MC Dropout for uncertainty estimation (Gal & Ghahramani, 2016).
Standard dropout is disabled at inference time. MC Dropout keeps dropout active during inference and runs multiple forward passes to estimate prediction uncertainty. This provides a practical Bayesian approximation without modifying the training procedure.
How It Works
- Train a standard network with dropout (nothing special)
- At inference time, keep dropout ON
- Run N forward passes with different dropout masks
- Mean of outputs = prediction, Variance = uncertainty
Interpretation
- Low variance: Model is confident (consistent predictions across dropout masks)

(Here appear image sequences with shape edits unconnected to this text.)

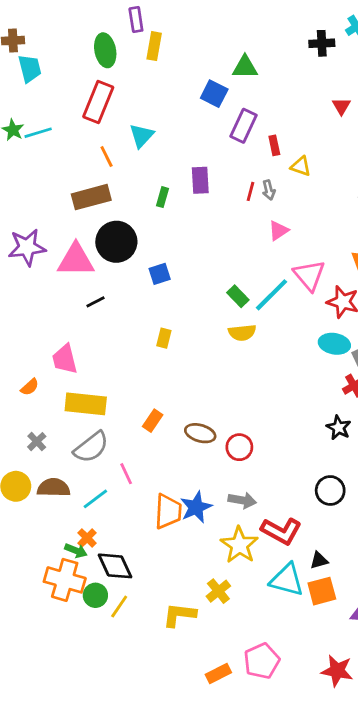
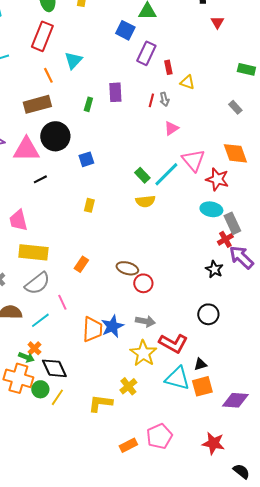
red triangle: (341, 106) -> (217, 22), moved
brown ellipse: (200, 433) -> (127, 268), moved

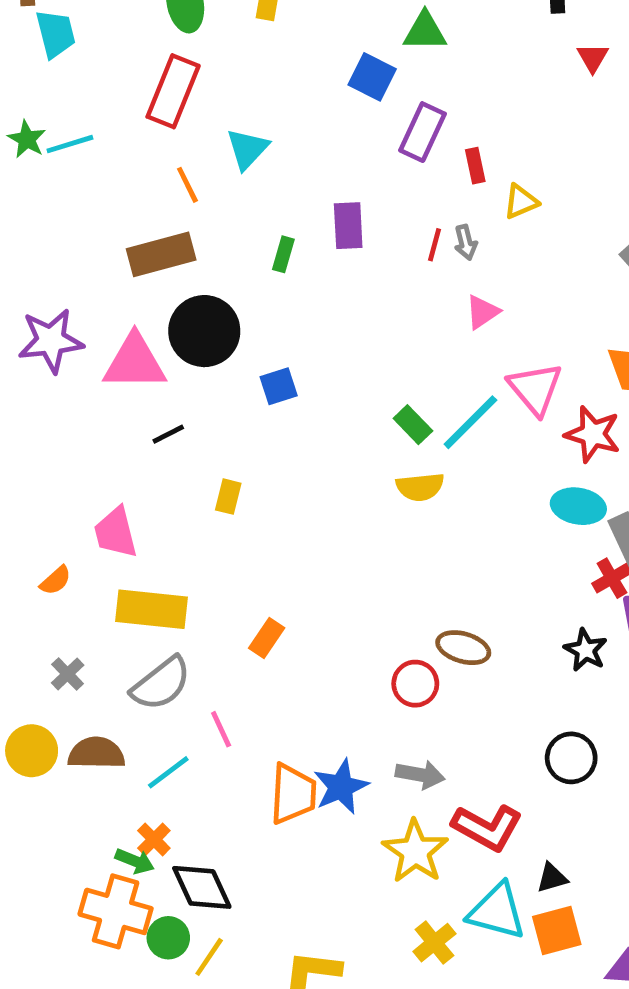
yellow triangle: (187, 82) -> (521, 202), turned -42
yellow rectangle: (89, 205) -> (228, 497), moved
brown ellipse: (127, 268) -> (463, 648), moved
yellow cross: (128, 386) -> (434, 943), moved

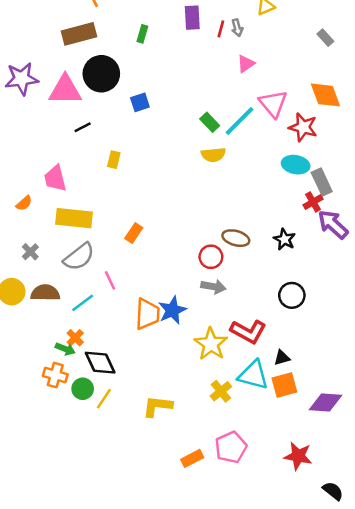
purple rectangle: (348, 226) -> (192, 18), moved
black star: (586, 650) -> (284, 239), moved
gray arrow: (420, 775) -> (213, 287), moved
orange cross: (116, 911) -> (55, 375), size x0.7

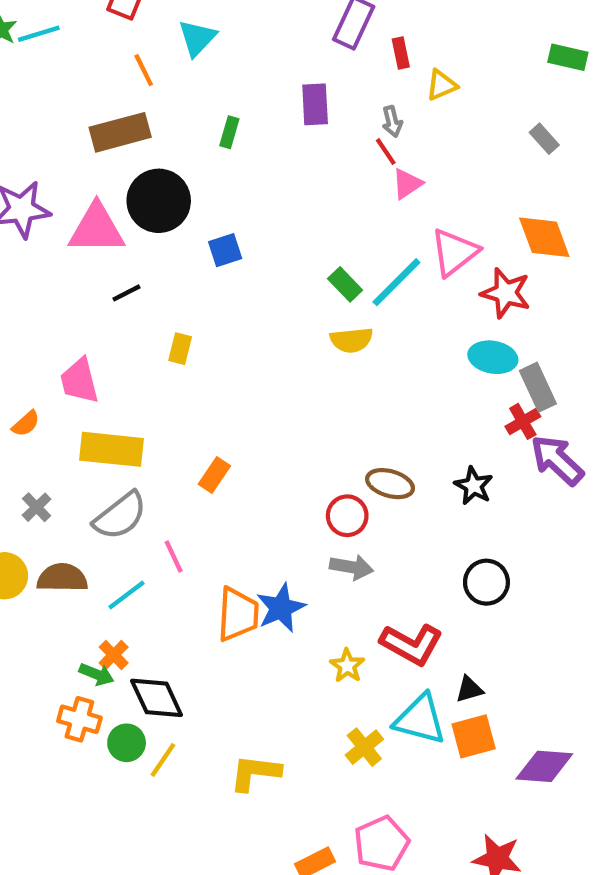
red line: (221, 29) -> (386, 152), moved, turned -49
pink triangle: (273, 104) -> (454, 252), turned 32
yellow star: (211, 344) -> (347, 666), size x0.6

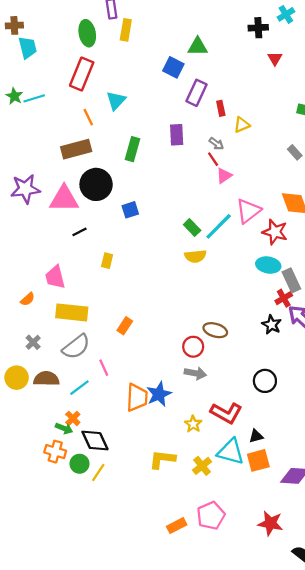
gray arrow: (392, 122) -> (216, 144), turned -40
green rectangle: (229, 132) -> (132, 149), size x1.5
black star: (474, 486) -> (272, 325), moved
yellow L-shape: (255, 773) -> (162, 459), moved

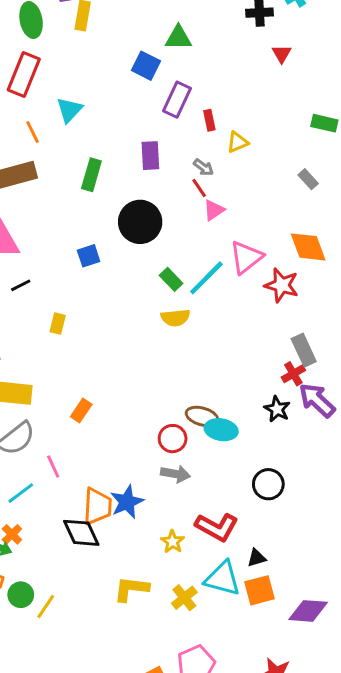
black circle: (96, 184) -> (140, 222), moved
cyan ellipse: (268, 265) -> (221, 430), moved
black diamond: (95, 441) -> (81, 533), moved

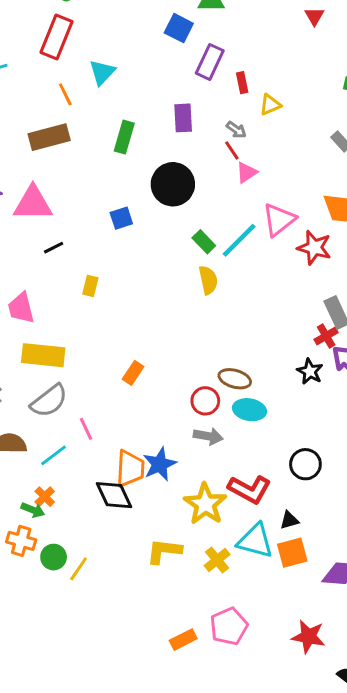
yellow semicircle: (175, 318) -> (208, 280), turned -96
orange rectangle: (81, 411) -> (133, 373), moved
cyan ellipse: (221, 430) -> (249, 410), moved
black circle: (268, 484) -> (305, 464), moved
yellow star: (173, 542) -> (205, 504), size x1.8

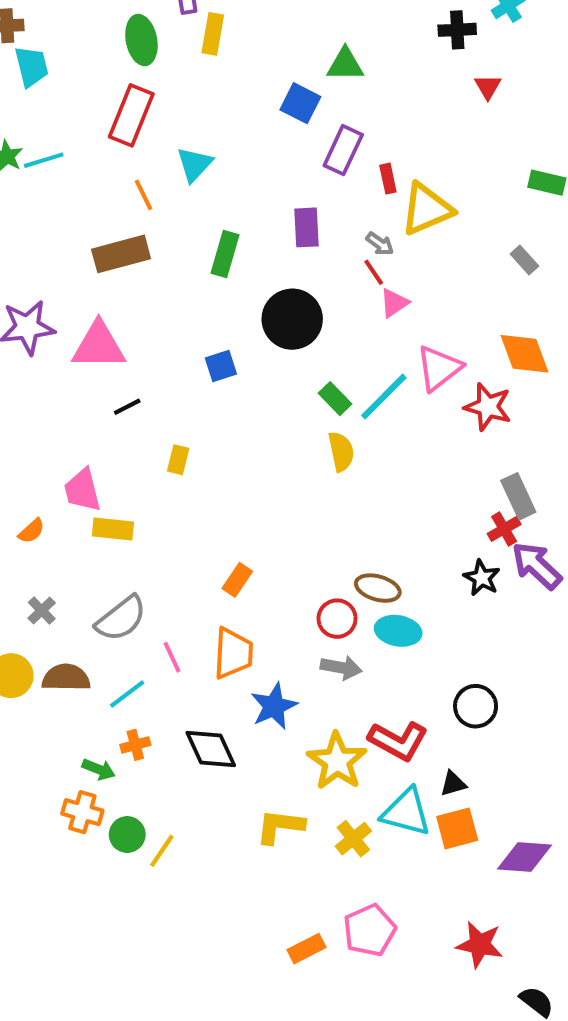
yellow triangle: (270, 105) -> (427, 209), size x1.8
yellow rectangle: (43, 355) -> (113, 529), moved, size x0.7
orange trapezoid: (130, 469) -> (233, 653), moved
orange cross: (45, 497) -> (135, 745), moved, turned 30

- High variance: Model is uncertain (different subnetworks disagree)
- Out-of-distribution: Typically shows high variance
Architecture
Input [batch, input_size]
|
v
+-------------------------------+
| Dense + ReLU + Dropout (ON) | Layer 1
+-------------------------------+
|
v
+-------------------------------+
| Dense + ReLU + Dropout (ON) | Layer 2
+-------------------------------+
|
v
Output [batch, output_size]
(Run N times, compute mean + variance)Usage
# Build model with always-on dropout
model = MCDropout.build(
input_size: 256,
hidden_sizes: [128, 64],
output_size: 10,
dropout_rate: 0.2
)
# Get predictions with uncertainty
{mean, variance} = MCDropout.predict_with_uncertainty(
model, params, input, num_samples: 30
)References
- Gal & Ghahramani, "Dropout as a Bayesian Approximation" (2016)
- https://arxiv.org/abs/1506.02142
Summary
Functions
Build an MLP with dropout that stays active at inference time.
Build a Dense + always-on Dropout layer.
Run N forward passes with dropout and return mean prediction + variance.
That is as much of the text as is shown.